1. Judge: the model that runs the check.
| Judge | When to use |
|---|
| Fast | Cheapest. Good while tuning a new rule. |
| Balanced (default) | Most cases. |
| Thorough | Highest accuracy, higher cost. Use when the decision matters. |
2. Sample: how often to check.
| Sample | What it does |
|---|
| All | Score every call. Best while a rule is new. |
| Rate | Score 1 in N calls. Good for high-volume projects. |
| Adaptive | Up to N per hour or day, then taper. Keeps judging cost predictable under traffic spikes. |
3. Score type: what kind of answer the judge gives.
| Type | What you get |
|---|
| Score | A number from 0 to 1. You set a threshold; anything below is flagged. Criteria is optional. |
| Binary | A 0 or 1 verdict. Criteria is required. Example: “Return 1 if the response cites a source.” |
4. Criteria: what “good” looks like. Free text up to 4096 characters. Required for Binary, optional for Score.
Where it applies
| Scope | Applies to |
|---|
| Organization | Every call in your org. |
| Project | Calls in one or more projects. |
Rules at different scopes can overlap; all matching rules fire. There’s no priority.
Where you see the result
On the call’s trace span, an Observations row shows the judge’s commentary as markdown, with a collapsible Scorer Breakdown beneath it that lists each criterion’s pass/fail and reasoning.

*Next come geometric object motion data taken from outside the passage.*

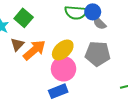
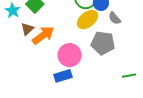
gray semicircle: (99, 23) -> (115, 18), moved
yellow ellipse: (63, 50) -> (88, 20), moved

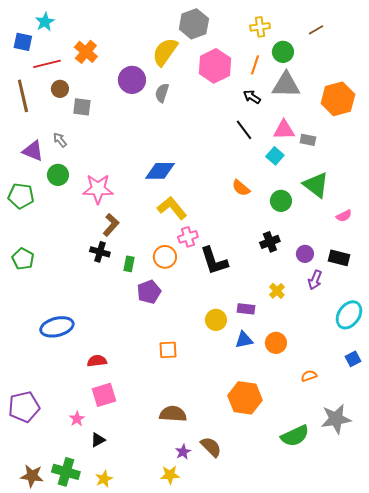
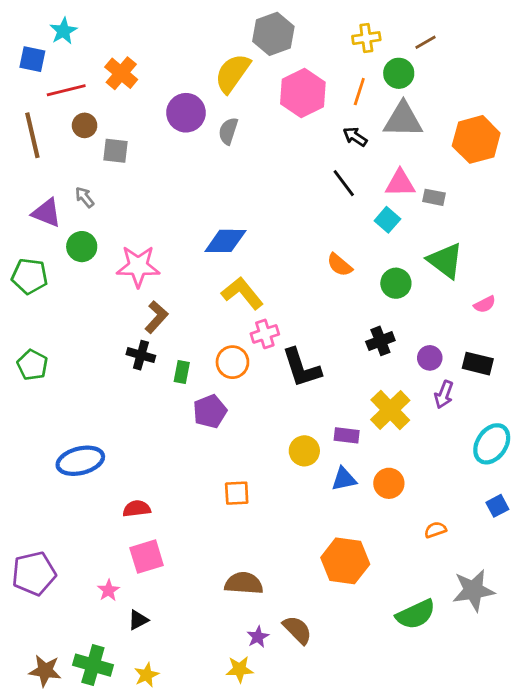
brown line: (316, 30) -> (426, 42), moved
yellow cross: (277, 291) -> (390, 410), size x1.8

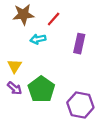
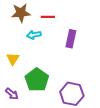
red line: (54, 19) -> (48, 17), turned 48
purple arrow: (15, 88) -> (12, 94), moved

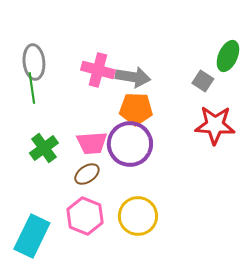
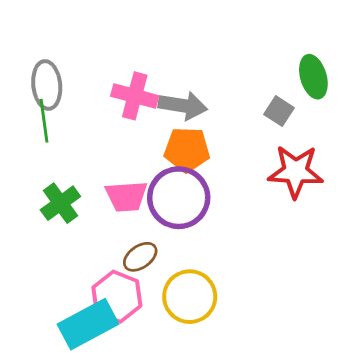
green ellipse: (228, 56) -> (313, 77), turned -40
brown ellipse: (87, 174) -> (140, 257), moved
cyan rectangle: (32, 236) -> (88, 324), moved, turned 36

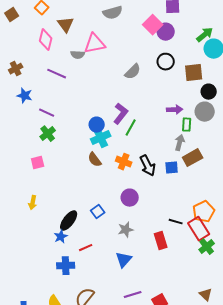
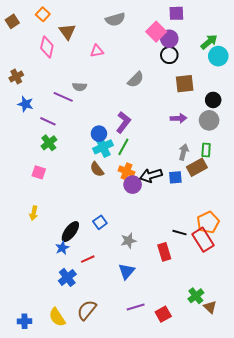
pink triangle: (95, 44) -> (97, 51), size x0.6
gray semicircle: (78, 55) -> (80, 87), moved
black circle: (166, 62) -> (169, 55), moved
brown square: (194, 73) -> (185, 84), moved
purple line: (57, 74) -> (63, 97), moved
green rectangle: (187, 125) -> (206, 150), moved
green line: (131, 128) -> (123, 147), moved
pink square: (38, 163) -> (39, 172), turned 32
black arrow: (148, 166) -> (151, 175), turned 100
purple circle: (130, 198) -> (133, 185), moved
green cross: (207, 247) -> (196, 296), moved
blue cross: (66, 266) -> (67, 277), turned -36

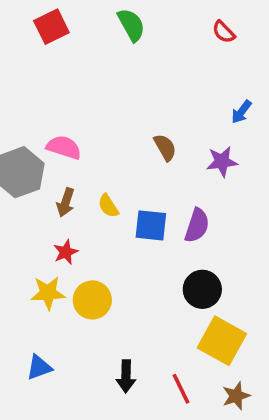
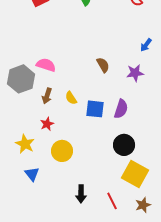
yellow star: (48, 293) -> (25, 144), moved, turned 30
blue triangle: (39, 367) -> (32, 174), moved, turned -49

In the Controls section of the same span, an Observe event appears with an Eye icon, the rule name, status Passed or Flagged, and a scope badge (Org-level or Project-level).
Aggregated scores roll up in the Analytics and Evaluations views, so you can see how scores trend over time.
In the playground, scoring runs when Project controls is on. Results don’t render inline; click the trace ↗ link in the output footer to see them.
Start with All sampling and a Score rule while tuning a new rule. Switch to Rate or Adaptive once volume grows. Use Binary when the question is yes/no.